[doc] Best Practice
Opened this issue · 2 comments
tpoisonooo commented
Result
Here is our final train result which 50% SFT data comes from GraphGen.
Domain | Dataset | our-7B-model | Qwen2.5-7B-Instruct |
---|---|---|---|
Plant | SeedBench | 65.9 | 51.5 |
Common | CMMLU | 73.6 | 75.8 |
Logic | GPQA-Diamond | 40.0 | 33.3 |
Math | AIME24 | 20.6 | 16.7 |
AIME25 | 22.7 | 7.2 |
Garbage in, garbage out
First, it's essential to ensure the high quality of the input chunk.
- Positive example: A complete small story segment
- Negative example: A part of a paper citation, only have title, lack of information
Secondly, filter the QA pairs according to business needs. The synthetic QA data contains entity words, but not every entity word should be present.
- Positive example: The glorious deeds of the company's boss
- Negative example: Meaningless coreference resolution.. "fig 5.1", "it"
API usage
- Make sure LLM API supports
logprobs
(such asvllm serve
withv0.6.6post1
) and enableTrainee Model
for hardcase mining. SiliconCloud on OpenXLab web is just for free trial, real production would not be free.

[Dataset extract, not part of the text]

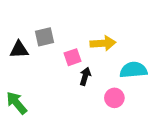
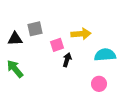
pink circle: (114, 98) -> (99, 84), moved
green arrow: (17, 103) -> (15, 69), moved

- Use a bigger synthesizer model. Ensure that the synthesizer and the trainee are of the same origin.
LuletterSoul commented
Hi, thanks for your great tools. I want to train a smaller vlm model, can i use a large vlm model to generate data?
tpoisonooo commented
Hi, thanks for your great tools. I want to train a smaller vlm model, can i use a large vlm model to generate data?
As I know, text-image alignment is the key point for VLM trainning. You may have to add image node into knowledge in GraphGen.